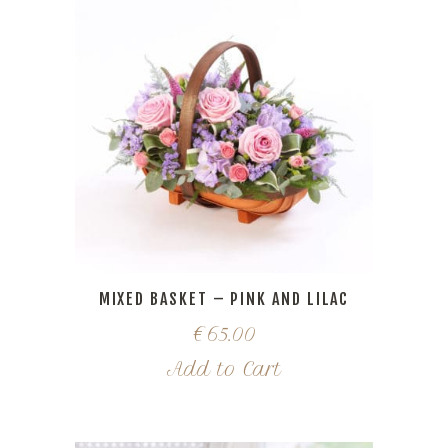
MIXED BASKET – PINK AND LILAC
€
65.00
Add to Cart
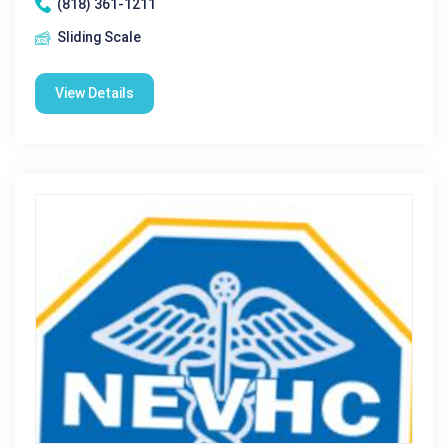
(818) 361-1211
Sliding Scale
View Details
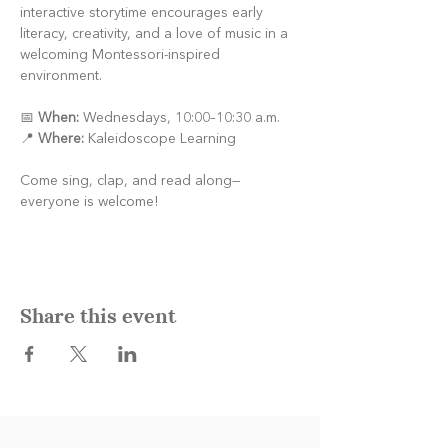
interactive storytime encourages early 
literacy, creativity, and a love of music in a 
welcoming Montessori-inspired 
environment.
📅 
When:
 Wednesdays, 10:00–10:30 a.m.
📍 
Where:
 Kaleidoscope Learning
Come sing, clap, and read along—
everyone is welcome!
Share this event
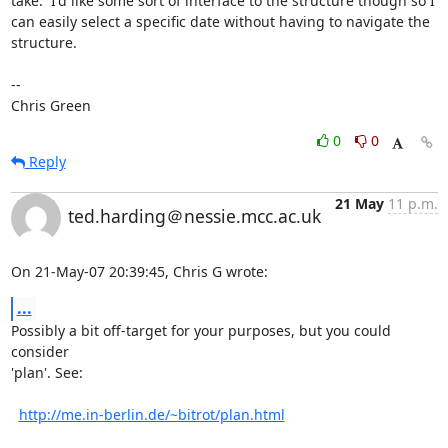
take.  I'd like some sort of interface to the structure though so I

can easily select a specific date without having to navigate the

structure.

-- 

Chris Green
0
0
Reply
21 May
11 p.m.
ted.harding＠nessie.mcc.ac.uk
On 21-May-07 20:39:45, Chris G wrote:
...
Possibly a bit off-target for your purposes, but you could 
consider

'plan'. See:

http://me.in-berlin.de/~bitrot/plan.html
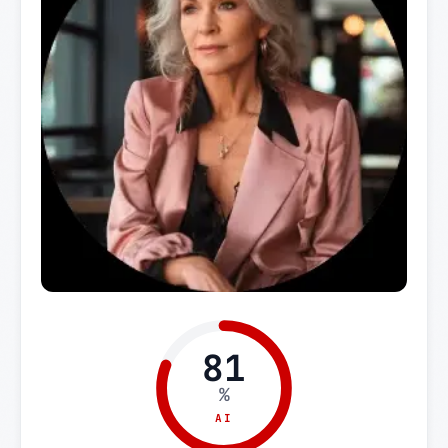
81
%
AI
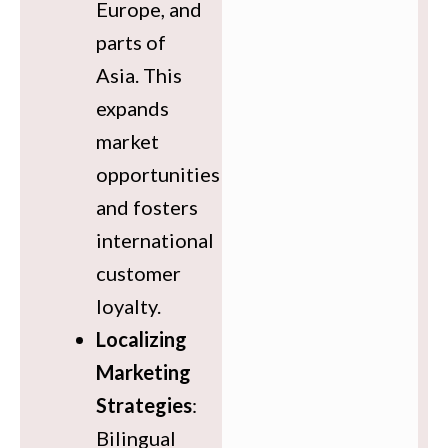
Europe, and
parts of
Asia. This
expands
market
opportunities
and fosters
international
customer
loyalty.
Localizing
Marketing
Strategies
:
Bilingual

────────────────────

*EXERCISE OBJECTIVE*.
Within the entries above, find every line where the string "plan" occurs, and copy it.

*TASK RESULT*.
'plan'. See:
http://me.in-berlin.de/~bitrot/plan.html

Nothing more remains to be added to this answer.